Incline Dumbbell Fly

Isolation exercise, Free weights




Required equipment

Main muscles

  • Chest: Small pectoral muscle
    (Musculus pectoralis minor)
  • Chest: Anterior sawtooth muscle
    (Musculus serratus anterior)

Training plans

Incline Dumbbell Fly is a suitable substitute for similar exercises in upper chest training or as a supplement to various training plans.

Incline Dumbbell Fly: Basics and alternatives

Upper chest: Involved main muscle groups Incline Dumbbell Fly

Involved main muscle groups:
Incline Dumbbell Fly

You can do flyes not only for the mid-chest but also for the upper pectorals. On an incline bench, the muscle focus shifts slightly upward, making the exercise a great supplement to the flat bench press.

The movement is pretty much the same as regular flat bench flyes: you lie on your back, moving your arms up and down. They’re similar to lying machine chest flyes.

Another variation targeting the upper chest is incline cable flyes. If you don’t have the right equipment, you can do flyes on the floor with just a dumbbell, but the primary muscle focus shifts to the middle chest.

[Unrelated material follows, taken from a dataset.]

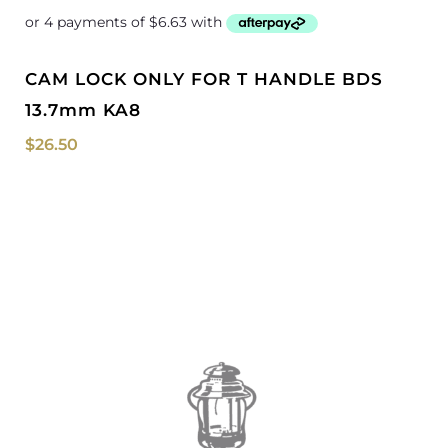
CAM LOCK ONLY FOR T HANDLE BDS
13.7mm KA8
$
26.50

The counterpart to incline bench flyes is decline flyes, which focus on the lower chest.

Like flat bench flyes, incline flyes are highly effective for pectoral training and provide a good muscle feel thanks to the stretch.

Correct Execution

The exercise isn’t too difficult but requires concentration, especially for beginners. On the incline bench, you can see your movement a bit better in the mirror than on a flat bench, but looking forward changes your body tension slightly. So, after checking the mirror, focus on performing an even, symmetrical movement with both arms.

Keep your elbows slightly bent throughout the exercise. Your hands shouldn’t twist, stretch, or bend at any time. Controlled execution is more important than heavy weights.

Video Tutorial

How to Do an Incline Dumbbell Fly | Chest Workout

Step-by-Step Instructions

Set the incline bench to about a 30-degree angle. If it’s too steep, flatten it a notch.

Grab the dumbbells and sit on the bench seat. Place the dumbbells on your thighs near your knees. If the dumbbells are too heavy to lift, alternate lifting your knees upward with momentum to help raise the dumbbells when lying down.

Lean back and lie on the bench’s backrest. Hold the dumbbells close to your chest. Once you’re safely lying on the bench, push the dumbbells straight up.

Pull back your shoulder blades.

Angle your elbows and lower the dumbbells outward in a controlled manner, spreading your arms. In this final position, the chest is stretched. Don’t lower your arms too far, and avoid straightening your elbows or causing pain.

Raise the dumbbells again by rotating your arms upward. Keep your elbows and shoulder blades in the same position (elbows bent; shoulder blades pulled in).

At the end of your set, lower the dumbbells back down towards your chest and then raise your torso with a bit of momentum.

Common Mistakes

The incline bench might tempt you to look forward and check the mirror to see how evenly you’re performing the exercise. This is fine for starters, but make sure to rest your head on the incline bench and look up most of the time. Otherwise, this can put unnecessary strain on your neck and harm your body tension.

Also, ensure your elbows are bent at the same angle throughout the exercise. The flyes movement comes from the rotation of the shoulders, not the elbows. Additionally, your shoulder blades should be tucked in and stay tucked in even when the dumbbells are at the top.

Don’t lower the dumbbells too far, as this can hurt your shoulders and compromise your form. Lower your arms only as far as your pulled-back shoulder blades allow and without feeling any pain. However, a slight stretching of the pectoral muscles is fine.